A Marine Is Killed And Who Dies With Him?

by James Glaser
February 18, 2003

If he is killed right away it is a blessing. Maybe a head shot or a mine explodes his whole body, but it is over. Others die, but it takes hours. On the radio pleading for a medivac, we will send up smoke, but the zone is just too hot. Compress bandages and hours of talking and lying about how he is going to make it as you can feel the blood seep out of his body and nobody knows what to do.

Years later you are waiting to walk down the aisle and you have a moment alone and he comes back to you and you can smell the blood and feel all dirty again, Why now, go away, this is my day, I am sorry you can't have one. Children are born and you smile with pride and he comes back to you and takes even this birth from you.

You are with your friends out on a hunt and the sound of a distant shot brings him back once again and the whole day is lost in grief and sorrow. They ask if you saw anything and you say no.

You hear talk of war, flags are being waved, and you know what is going to happen. He is there begging you to stop this one. You see the young men getting ready to leave for another war, they are all covered in blood in your eyes

You are not alone, there were others there that night and they have to suffer the same. Some place there is a Mother that still waits and remembers every day just like you. Birthdays come and go and she cries

There is the wife that loved him, but feels cheated because he never came home. All the plans, all the love, lost. Even for her it is never over. That song on the radio sounds so good to friends, but brings tears and pain to her.

Brothers and sisters think of you often and have to explain your death over and over again to their children and the memories of your loss are there for every holiday and they still remember your car.

Some Marines had kids that never knew their dad except through pictures and there is that Medal up stairs in the dresser. Now only a picture, but dad looks younger than me. He never did get to grow older.

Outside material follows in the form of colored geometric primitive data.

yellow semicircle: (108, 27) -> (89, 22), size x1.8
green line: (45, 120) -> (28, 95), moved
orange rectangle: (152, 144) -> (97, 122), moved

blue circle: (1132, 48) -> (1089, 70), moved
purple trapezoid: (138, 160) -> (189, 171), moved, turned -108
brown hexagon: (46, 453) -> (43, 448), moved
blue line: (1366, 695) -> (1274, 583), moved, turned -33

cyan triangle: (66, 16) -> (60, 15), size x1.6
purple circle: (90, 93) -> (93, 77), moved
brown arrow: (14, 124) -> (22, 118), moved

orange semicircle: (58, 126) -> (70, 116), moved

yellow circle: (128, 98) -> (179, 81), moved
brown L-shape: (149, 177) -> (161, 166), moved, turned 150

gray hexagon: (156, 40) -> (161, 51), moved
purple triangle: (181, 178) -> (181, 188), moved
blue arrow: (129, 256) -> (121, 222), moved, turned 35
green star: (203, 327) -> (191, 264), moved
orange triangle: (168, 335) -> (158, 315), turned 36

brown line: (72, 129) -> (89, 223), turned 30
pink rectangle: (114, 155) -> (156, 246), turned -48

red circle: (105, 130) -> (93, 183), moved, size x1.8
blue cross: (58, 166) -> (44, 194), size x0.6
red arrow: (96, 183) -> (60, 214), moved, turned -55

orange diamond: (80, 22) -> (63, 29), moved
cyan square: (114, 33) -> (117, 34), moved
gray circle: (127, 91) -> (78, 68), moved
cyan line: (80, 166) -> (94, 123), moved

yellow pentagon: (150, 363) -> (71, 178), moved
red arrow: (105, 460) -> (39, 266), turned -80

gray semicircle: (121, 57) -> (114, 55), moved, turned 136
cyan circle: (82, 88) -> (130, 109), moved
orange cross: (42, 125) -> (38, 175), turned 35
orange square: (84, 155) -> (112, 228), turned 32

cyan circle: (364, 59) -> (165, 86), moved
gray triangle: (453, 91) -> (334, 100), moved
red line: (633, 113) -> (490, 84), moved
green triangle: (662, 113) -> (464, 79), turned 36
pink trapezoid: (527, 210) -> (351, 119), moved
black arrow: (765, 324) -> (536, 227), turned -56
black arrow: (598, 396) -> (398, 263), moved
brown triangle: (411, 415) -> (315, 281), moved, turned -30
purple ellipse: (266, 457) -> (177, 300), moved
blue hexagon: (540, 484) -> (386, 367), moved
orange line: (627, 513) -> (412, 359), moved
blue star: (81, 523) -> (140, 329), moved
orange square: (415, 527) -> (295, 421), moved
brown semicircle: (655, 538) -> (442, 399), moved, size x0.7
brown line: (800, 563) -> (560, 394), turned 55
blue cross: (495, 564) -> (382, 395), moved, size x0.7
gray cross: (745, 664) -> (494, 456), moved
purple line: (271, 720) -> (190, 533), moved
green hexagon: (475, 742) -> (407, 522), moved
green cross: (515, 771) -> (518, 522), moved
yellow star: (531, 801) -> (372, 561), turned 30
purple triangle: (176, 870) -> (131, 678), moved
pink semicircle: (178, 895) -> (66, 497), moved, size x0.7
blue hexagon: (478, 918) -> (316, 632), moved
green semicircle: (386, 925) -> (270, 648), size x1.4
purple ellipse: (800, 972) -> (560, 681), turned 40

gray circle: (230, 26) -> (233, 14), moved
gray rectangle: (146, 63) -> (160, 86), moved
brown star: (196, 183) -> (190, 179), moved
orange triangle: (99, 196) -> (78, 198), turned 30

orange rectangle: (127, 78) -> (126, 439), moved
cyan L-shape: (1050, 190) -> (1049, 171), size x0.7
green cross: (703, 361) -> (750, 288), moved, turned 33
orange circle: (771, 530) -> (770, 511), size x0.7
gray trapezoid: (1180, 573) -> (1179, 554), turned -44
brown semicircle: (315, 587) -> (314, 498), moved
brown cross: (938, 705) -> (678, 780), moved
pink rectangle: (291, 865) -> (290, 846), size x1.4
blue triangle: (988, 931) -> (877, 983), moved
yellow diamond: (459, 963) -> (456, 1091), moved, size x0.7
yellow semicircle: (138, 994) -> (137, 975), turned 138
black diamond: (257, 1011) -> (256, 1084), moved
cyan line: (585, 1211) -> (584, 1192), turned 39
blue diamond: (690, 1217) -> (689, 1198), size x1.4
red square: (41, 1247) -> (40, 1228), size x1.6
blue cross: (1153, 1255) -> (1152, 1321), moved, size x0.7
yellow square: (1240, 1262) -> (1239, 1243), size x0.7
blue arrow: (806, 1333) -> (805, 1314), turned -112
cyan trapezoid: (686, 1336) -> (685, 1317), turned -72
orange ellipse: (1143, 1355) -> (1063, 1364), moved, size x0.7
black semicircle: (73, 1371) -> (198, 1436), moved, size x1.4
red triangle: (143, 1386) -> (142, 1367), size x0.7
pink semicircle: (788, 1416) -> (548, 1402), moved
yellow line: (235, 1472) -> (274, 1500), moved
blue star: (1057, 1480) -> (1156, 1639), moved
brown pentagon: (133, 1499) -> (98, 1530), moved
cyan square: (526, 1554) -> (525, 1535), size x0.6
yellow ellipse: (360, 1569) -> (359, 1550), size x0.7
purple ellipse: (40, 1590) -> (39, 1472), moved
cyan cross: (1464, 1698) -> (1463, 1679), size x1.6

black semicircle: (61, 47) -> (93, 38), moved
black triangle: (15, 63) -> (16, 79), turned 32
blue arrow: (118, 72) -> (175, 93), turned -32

Still I think it is hardest for those that had to put him in that body bag. There is always the guilt and that smell that comes back mostly when you are alone. I am going up to take a nap and there he is waiting for you, so you can die with him again.

In every war there is a unit that is never spoken of and that is Graves Registration and those men have to take your friend out of that bag and clean him up and put him back together enough so that he can go home. I don't know what happens to the men of that unit.

President Bush was a cheer leader in college. He could have been with me that night, but he wasn't. President Bush will cheer the troops on to victory, but he doesn't know how to play the game.